- Prompt: In the entries below, filter for the word "Ultra" and copy every matching line.

- Input material:
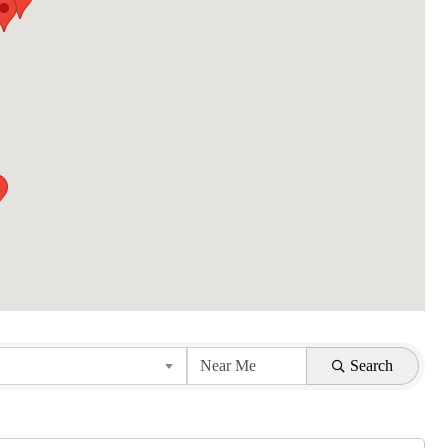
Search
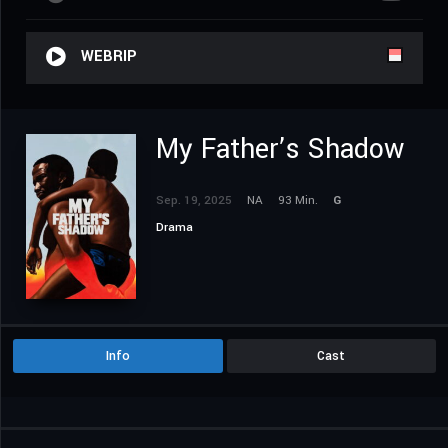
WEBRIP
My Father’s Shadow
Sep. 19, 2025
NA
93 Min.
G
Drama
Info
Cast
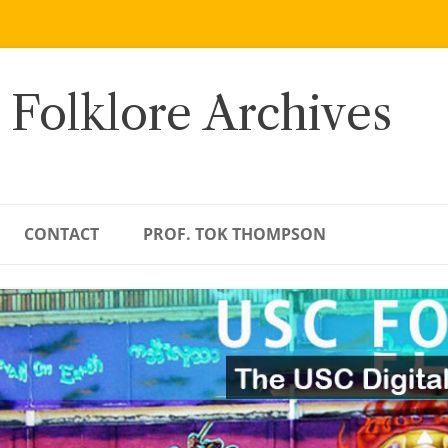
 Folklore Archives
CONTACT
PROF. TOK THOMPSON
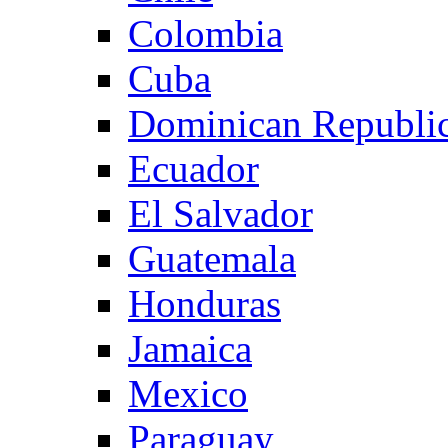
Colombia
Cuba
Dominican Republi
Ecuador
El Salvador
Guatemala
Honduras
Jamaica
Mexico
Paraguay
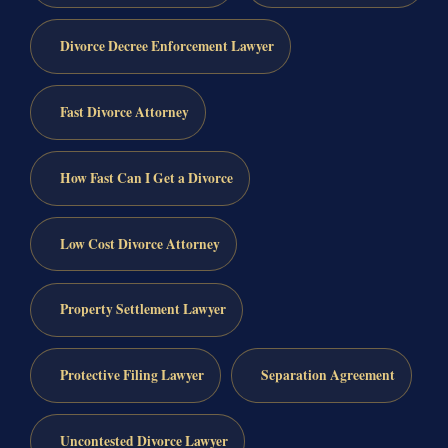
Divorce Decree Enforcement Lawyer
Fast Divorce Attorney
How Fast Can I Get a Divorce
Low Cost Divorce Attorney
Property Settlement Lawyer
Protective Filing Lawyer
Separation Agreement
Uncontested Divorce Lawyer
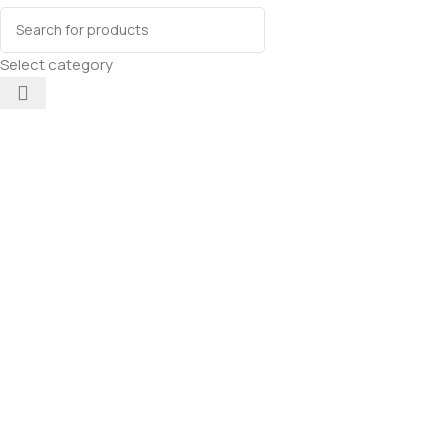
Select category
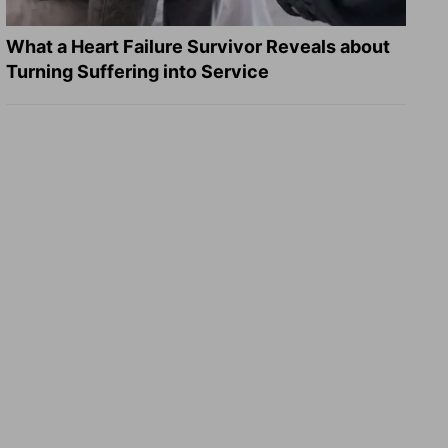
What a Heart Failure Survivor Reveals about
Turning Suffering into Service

==

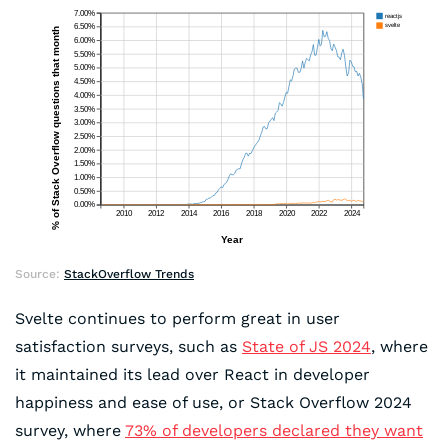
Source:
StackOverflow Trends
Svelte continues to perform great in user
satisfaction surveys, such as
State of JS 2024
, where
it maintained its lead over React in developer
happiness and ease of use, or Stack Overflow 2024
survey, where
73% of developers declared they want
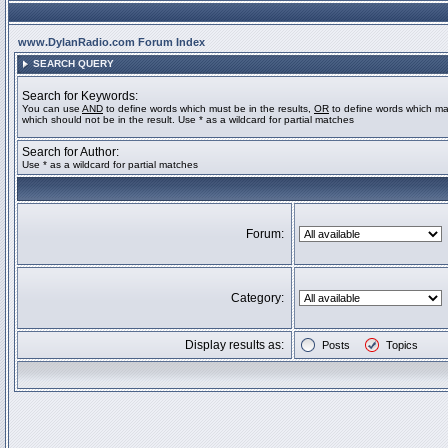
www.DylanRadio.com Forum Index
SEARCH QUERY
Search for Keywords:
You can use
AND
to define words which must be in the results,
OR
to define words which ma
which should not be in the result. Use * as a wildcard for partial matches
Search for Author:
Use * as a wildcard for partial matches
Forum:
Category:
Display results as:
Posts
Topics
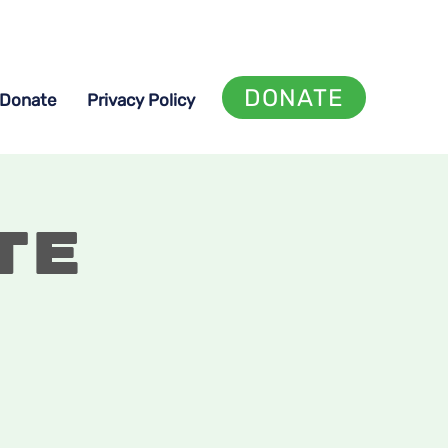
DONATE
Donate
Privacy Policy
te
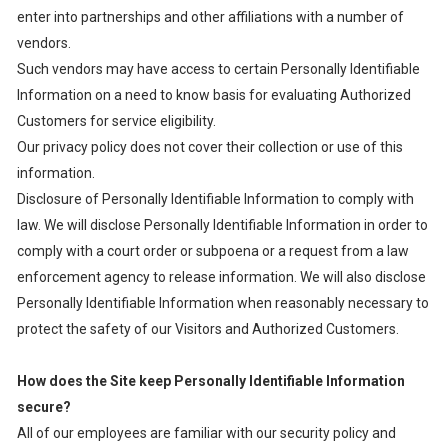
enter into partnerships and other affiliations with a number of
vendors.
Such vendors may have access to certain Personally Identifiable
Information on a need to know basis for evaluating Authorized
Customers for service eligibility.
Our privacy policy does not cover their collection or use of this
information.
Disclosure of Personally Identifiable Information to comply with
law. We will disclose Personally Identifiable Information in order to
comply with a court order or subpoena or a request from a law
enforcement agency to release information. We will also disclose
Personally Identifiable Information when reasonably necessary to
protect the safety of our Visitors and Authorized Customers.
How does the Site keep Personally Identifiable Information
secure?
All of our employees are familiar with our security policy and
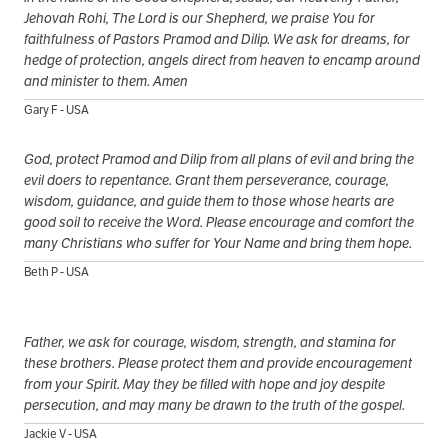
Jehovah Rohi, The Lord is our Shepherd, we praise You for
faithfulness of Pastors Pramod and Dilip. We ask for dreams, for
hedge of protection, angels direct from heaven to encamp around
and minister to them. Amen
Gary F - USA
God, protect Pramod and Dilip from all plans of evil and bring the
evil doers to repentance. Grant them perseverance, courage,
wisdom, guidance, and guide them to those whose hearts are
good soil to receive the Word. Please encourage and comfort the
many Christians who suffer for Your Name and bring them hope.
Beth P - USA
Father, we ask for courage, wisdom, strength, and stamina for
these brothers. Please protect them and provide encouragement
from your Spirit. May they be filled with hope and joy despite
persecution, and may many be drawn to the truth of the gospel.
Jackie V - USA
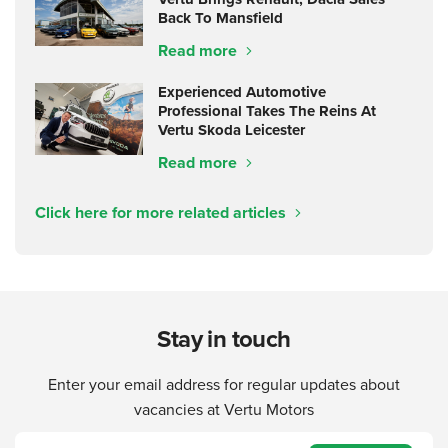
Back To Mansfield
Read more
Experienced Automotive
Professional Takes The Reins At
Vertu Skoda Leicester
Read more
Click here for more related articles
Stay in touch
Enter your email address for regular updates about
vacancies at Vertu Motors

--

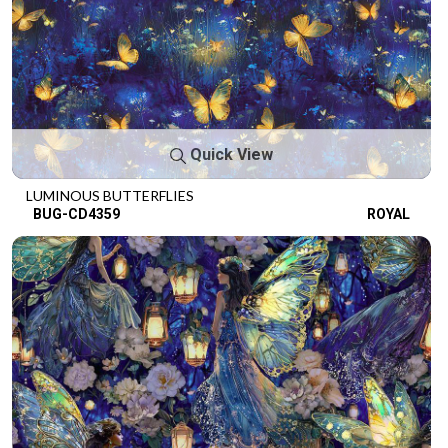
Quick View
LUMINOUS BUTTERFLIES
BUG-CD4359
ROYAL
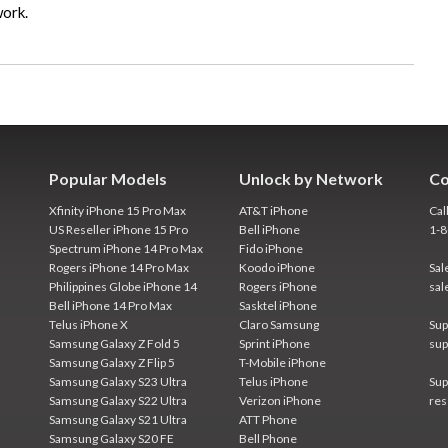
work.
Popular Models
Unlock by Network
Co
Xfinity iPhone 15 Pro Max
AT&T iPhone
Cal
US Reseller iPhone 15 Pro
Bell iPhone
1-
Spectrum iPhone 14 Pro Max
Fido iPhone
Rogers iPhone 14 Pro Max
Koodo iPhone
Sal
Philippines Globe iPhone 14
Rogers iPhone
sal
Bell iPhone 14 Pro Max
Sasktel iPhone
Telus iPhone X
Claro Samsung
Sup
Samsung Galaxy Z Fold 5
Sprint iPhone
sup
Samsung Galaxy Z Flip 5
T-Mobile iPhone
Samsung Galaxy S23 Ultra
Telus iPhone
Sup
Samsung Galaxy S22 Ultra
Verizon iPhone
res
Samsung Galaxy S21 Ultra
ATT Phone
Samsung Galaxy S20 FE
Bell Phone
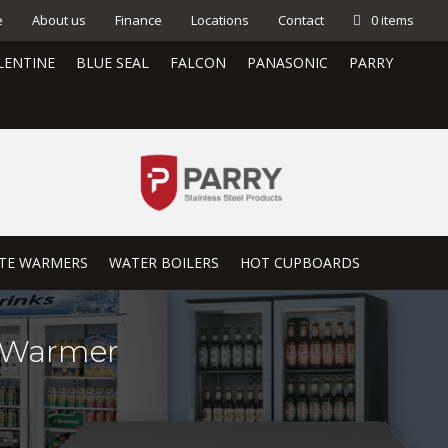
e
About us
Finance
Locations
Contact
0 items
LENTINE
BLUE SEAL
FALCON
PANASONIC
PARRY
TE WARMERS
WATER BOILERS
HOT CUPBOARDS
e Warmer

- Task output:
Samsung Galaxy S23 Ultra
Samsung Galaxy S22 Ultra
Samsung Galaxy S21 Ultra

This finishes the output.